WaterZorb is something I used years ago, don't know if they still sell it. Concept was to make the water droplets so small they'd get thru to the injectors and go boom with the fuel.
Since you say you have water in your tank, why not just get a hose DEEP-est inside your tank and get it all out. Chemicals won't help if you have a lot.
Then change your deck fill cap to something that won't leak, or at least check its O ring.
Good luck.
 
Jan 5, 2018
187
Hunter H34 0828 New Orleans
Similar engine, similar problem. Turned out to be air getting in my fuel line at the petcock on the fuel tank. If u have a racor or something similar and see a bubble (any bubble) coming through the bottom, then your getting air in your line. This air will eventually displace the fuel in the racor, thus causing the lines downstream to run dry, thus causing the engine to stall.

this entire process (running out of fuel) took about 30-minutes after bleeding the lines...

best of luck!! Shannon
 
Oct 22, 2014
21,084
CAL 35 Cruiser #21 moored EVERETT WA
If u have a racor or something similar and see a bubble (any bubble) coming through the bottom, then your getting air in your line.
Interesting. Where would the air be coming from, the lines from the tank to the Racor or the Racor to the engine.
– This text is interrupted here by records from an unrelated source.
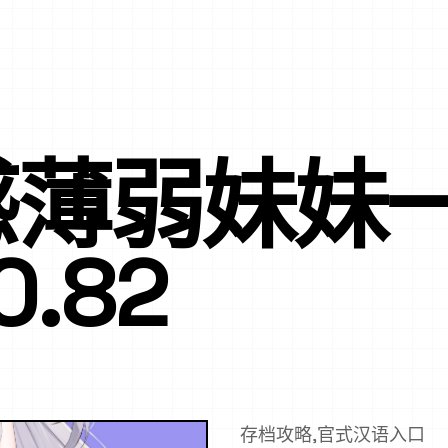
感薄弱妹妹
.82
存档攻略,官式汉语入口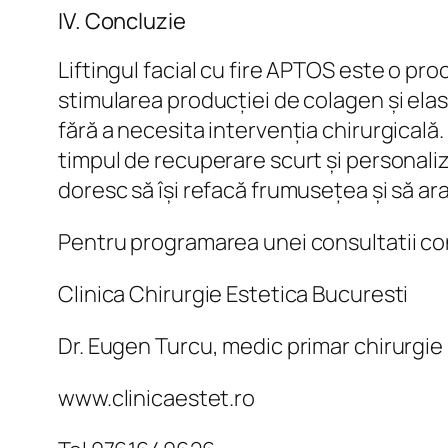
IV. Concluzie
Liftingul facial cu fire APTOS este o pro
stimularea producției de colagen și elas
fără a necesita intervenția chirurgicală. 
timpul de recuperare scurt și personali
doresc să își refacă frumusețea și să ara
Pentru programarea unei consultatii co
Clinica Chirurgie Estetica Bucuresti
Dr. Eugen Turcu, medic primar chirurgie 
www.clinicaestet.ro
As suction is on the engine side, I would not expect air entering on that side. What say you?
 
Jan 5, 2018
187
Hunter H34 0828 New Orleans
I narrowed down the leak to the fitting itself. Because of the ‘vacuum’ created to lift the fuel, there was never any fuel spilled around the fitting. As soon as that fitting was out of the loop, problem of ‘bubbles in the Racor’ stopped.
 
Jan 12, 2016
268
Hunter 410 Ladysmith, BC
Starton Tank Cleaner

The above product would be worth using if it's really bad. I would also consider using an oil extractor and sucking out as much water and crud off the bottom of the tank first and dispose it somewhere that takes waste fuels. Then treat the tank with the above product and give it time to work.

The best solution is draining the tank completely, and getting the bottom and walls inside completely cleaned out of all residue. How far you go with the cleaning is really dependent on the severity of the crud in there. Hopefully if you caught this issue early enough, the Startron Product above may be able to tackle it.

The only issue with Startron products versus something like Howes is that it emulsifies the water rather than demulsifying it. This means with Startron it can eventually let the water molecules get small enough to pass through to the injectors and burn away, rather than get collected at the racor. I prefer using a product like Howes for regular tank maintenance as it demulsifies the water so it ends up in your water separator, but if I had to deal with what your facing I'd likely try and suck as much of the water out of the tank first as described above, then use the starton tank cleaner as a one time treatment. Just be sure to read the directions of use on the bottle carefully.